Avenging Son by Guy Haley takes the opposite approach. It jumps into the Indomitus Crusade, 40K's closest thing to a main story arc, following multiple characters caught up in enormous battles. The book balances chaos with humor and features protagonists learning their new roles, which mirrors a newcomer's perspective. It's sweeping where Eisenhorn is intimate.

Brutal Kunnin by Mike Brooks offers something rarely seen: perspective from the orks, the setting's rowdy green brutes rather than the Imperium. It's funny, ridiculous, and focused on a single massive battle featuring incompetent technology, strange creatures, and plenty of slapstick alongside genuine stakes. If it clicks, Voidscarred—also by Brooks—extends the chaotic energy with space elf pirates.

Animation: Four Distinct Shows

Most animations live on Warhammer+, a subscription service at $6.99 monthly, though some appear elsewhere.

Astartes began as fan-made work before Games Workshop licensed it. This 12-minute piece follows Space Marines in a boarding action—tense, nearly dialogue-free, and heavy on atmosphere. It efficiently communicates what Space Marines are without exposition.

And They Shall Know No Fear appears as part of Prime Video's Secret Level anthology. It continues Space Marine 2's protagonist Titus on a new mission, striking a balance between action and creepy tone-setting. It offers more narrative scaffolding than Astartes, making it friendlier to complete newcomers.

Pariah Nexus, a three-part Warhammer+ series, delivers the broadest introduction. It shows multiple factions—Sisters of Battle, Salamanders, Imperial Guard, and Necrons—holding a war-torn world. The characters suffer injuries, trauma, and stress, grounding the spectacle in human consequence. Few pieces capture 40K's scope so completely.

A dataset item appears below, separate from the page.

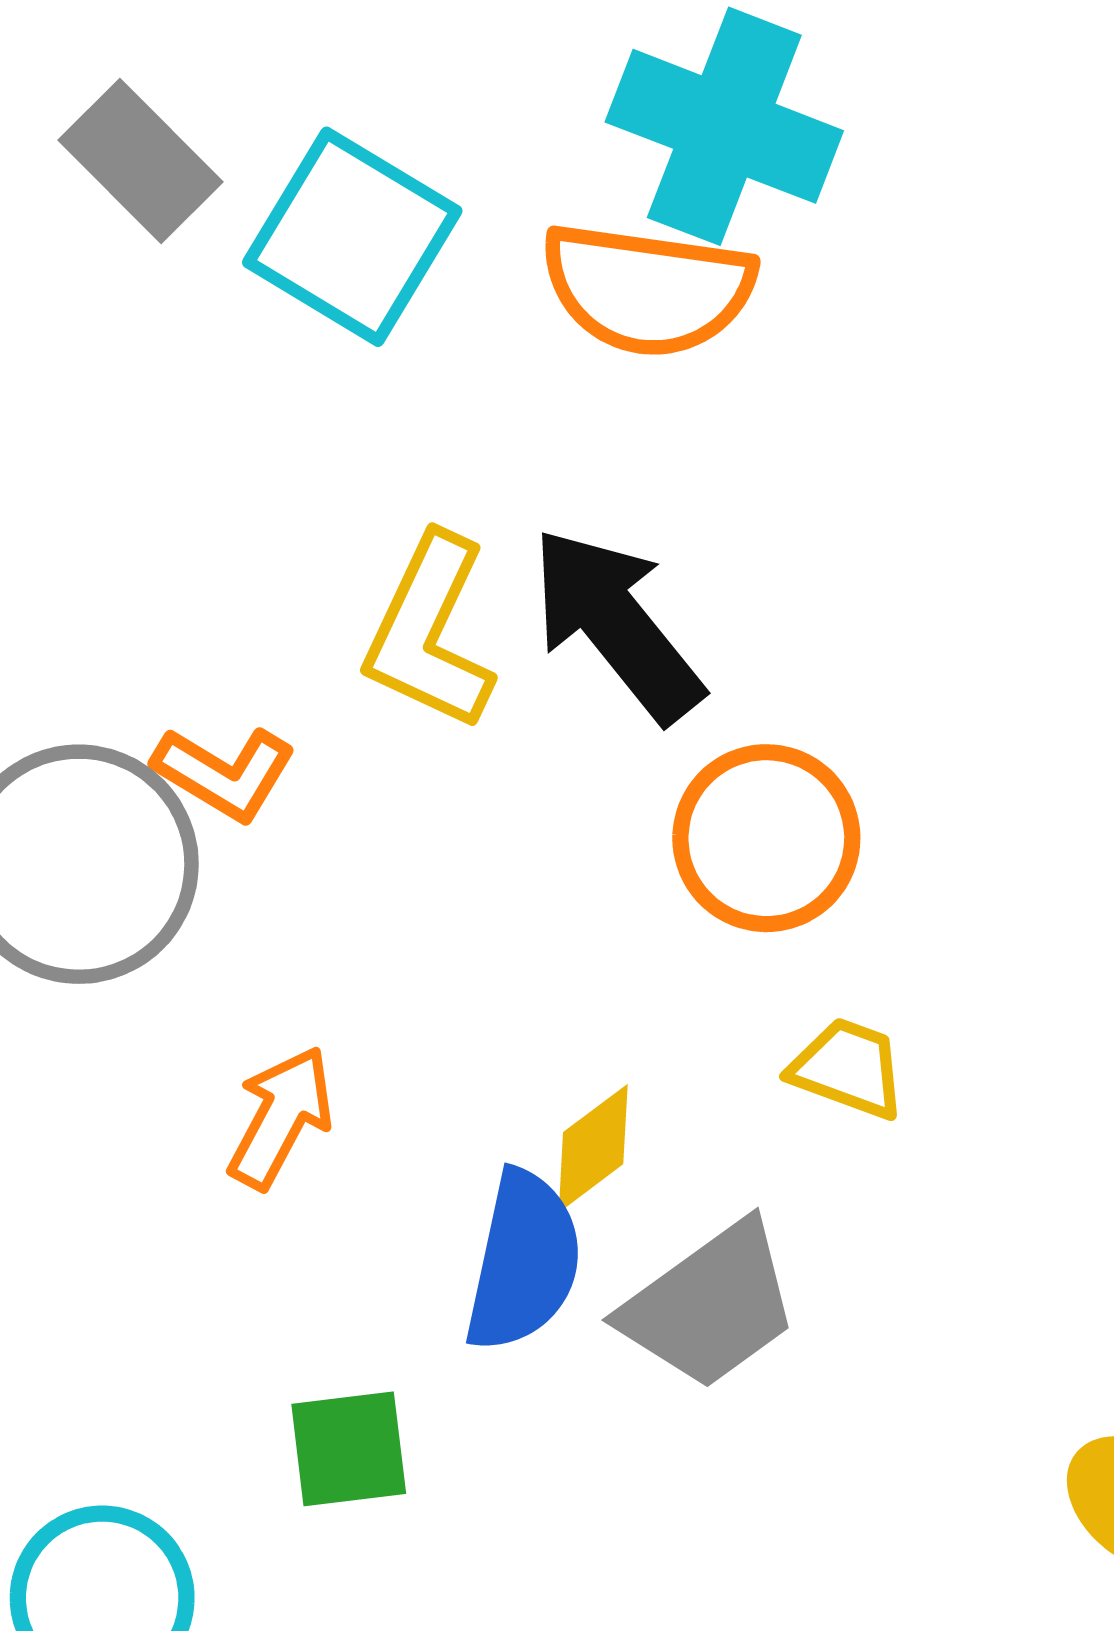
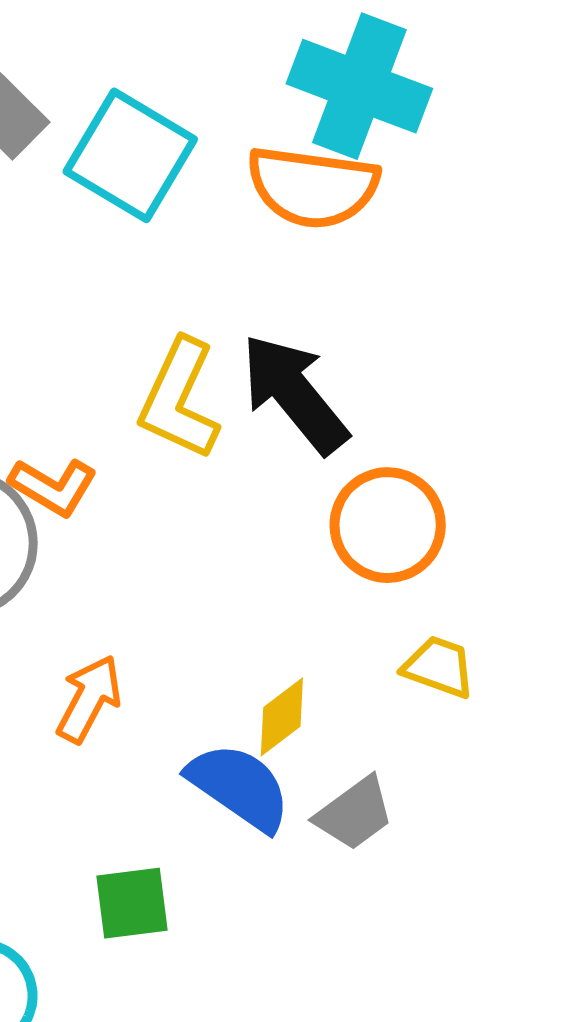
blue semicircle: (524, 1261) -> (239, 787), turned -67
gray trapezoid: (710, 1305) -> (355, 814), size x0.7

The Tabletop Game: Multiple Difficulty Levels

The physical miniature game is where 40K started, but it's arguably the most complex to begin. At its core, it's turn-based strategy: models with stats move around a battlefield, and dice determine outcomes in shooting and melee. Beyond that core mechanic, pathways vary.

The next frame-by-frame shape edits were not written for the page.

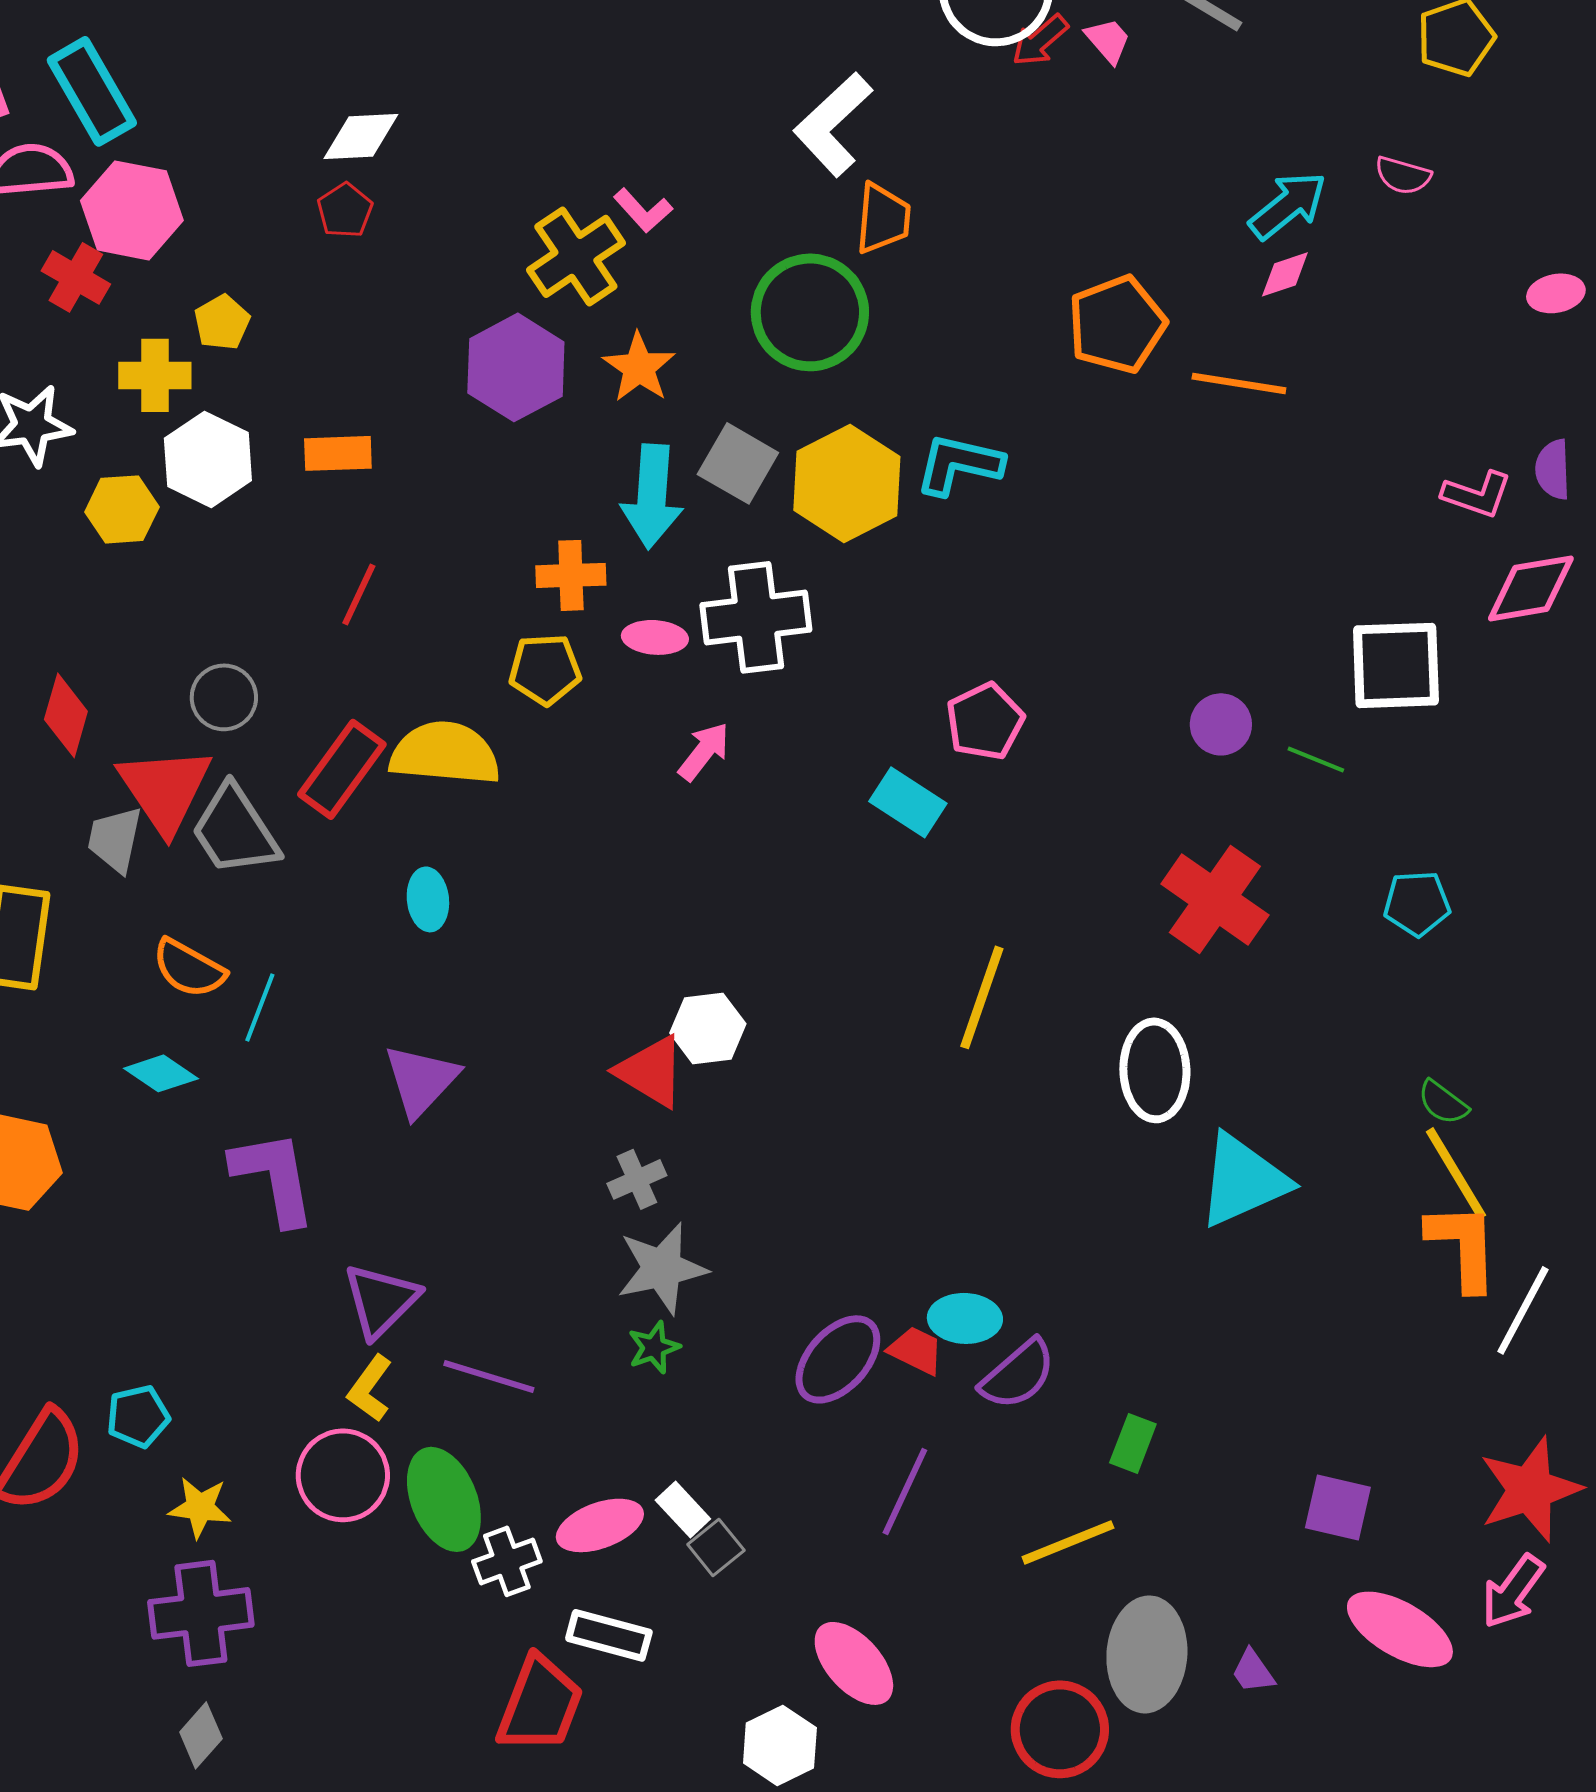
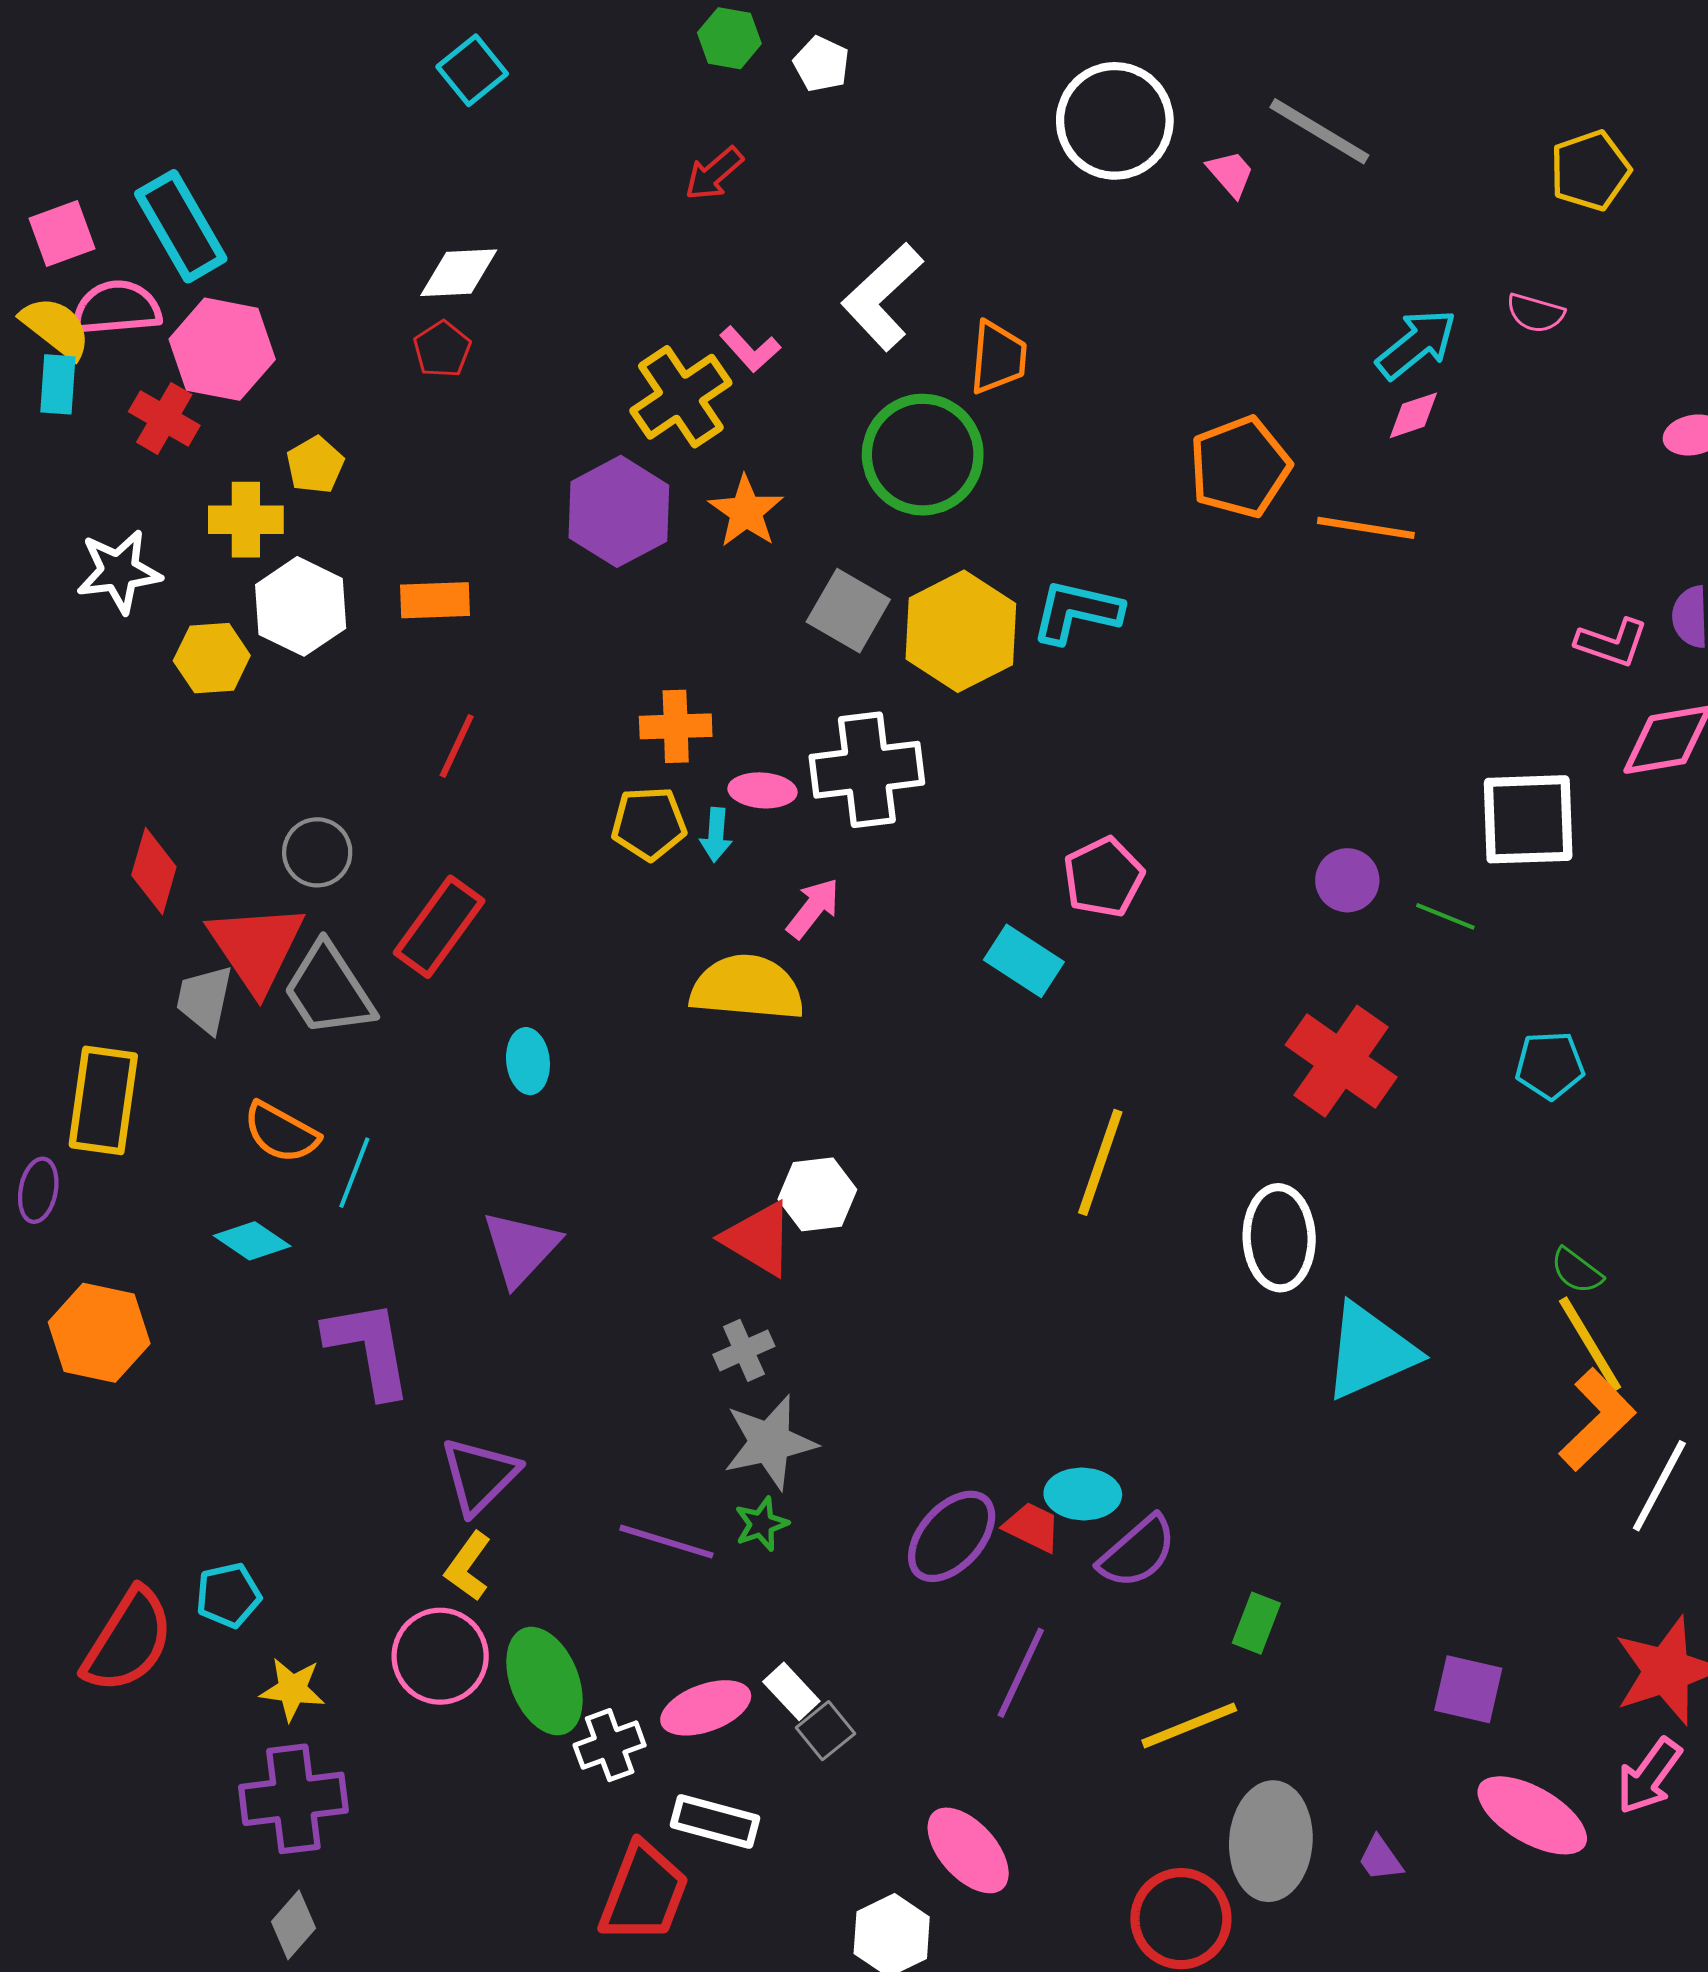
red arrow: (1040, 40) -> (714, 174), moved
white L-shape: (833, 124) -> (882, 297), moved
cyan arrow: (652, 496) -> (716, 835), moved, size x0.5
yellow semicircle: (445, 753) -> (747, 988), moved
orange L-shape: (1463, 1246) -> (1597, 1420), turned 48
purple line: (489, 1376) -> (666, 1542), moved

If the miniature hobby itself appeals—building and painting models—you can start casually by collecting whatever faction catches your eye, beginning with simpler kits before graduating to complex hero models or vehicles.

Combat Patrol offers a structured entry to actual gaming. These prebuilt armies fit in one box, contain 10 to 30 models, and use full rules without requiring list-building knowledge. You're learning the real game, just faster and simpler.

Kill Team skirmish games run even faster with roughly 10 models per side and specialized operative rules. The trade-off: you're learning a separate ruleset that's more tactically granular than standard Warhammer.

For tabletop roleplaying rather than strategy gaming, Cubicle 7 publishes two pen-and-paper RPGs. Wrath & Glory lets you assemble a team of recognizable character archetypes on missions. Imperium Maledictum, which Arbitor Ian favors, takes a street-level approach to crime-solving and investigation—essentially D&D but set in 40K's lower rungs.

The right entry point depends on whether you want action, story, strategy, collecting, or collaborative storytelling. The universe accommodates all of them.